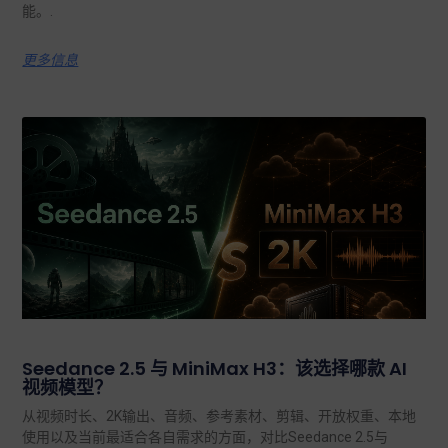
能。.
更多信息
Seedance 2.5 与 MiniMax H3：该选择哪款 AI
视频模型？
从视频时长、2K输出、音频、参考素材、剪辑、开放权重、本地
使用以及当前最适合各自需求的方面，对比Seedance 2.5与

━━━━━━━━━━━━━━━━━━━━━━━━━━━━━━

-- REQUIRED WORK --
Find the line that contains "从视频时长、2K输出、音频、参考素材、剪辑、开放权重、本地". Repeat it and every line after it, exactly as written, up to and including the last line of the records above.

-- EXPECTED ANSWER --
从视频时长、2K输出、音频、参考素材、剪辑、开放权重、本地
使用以及当前最适合各自需求的方面，对比Seedance 2.5与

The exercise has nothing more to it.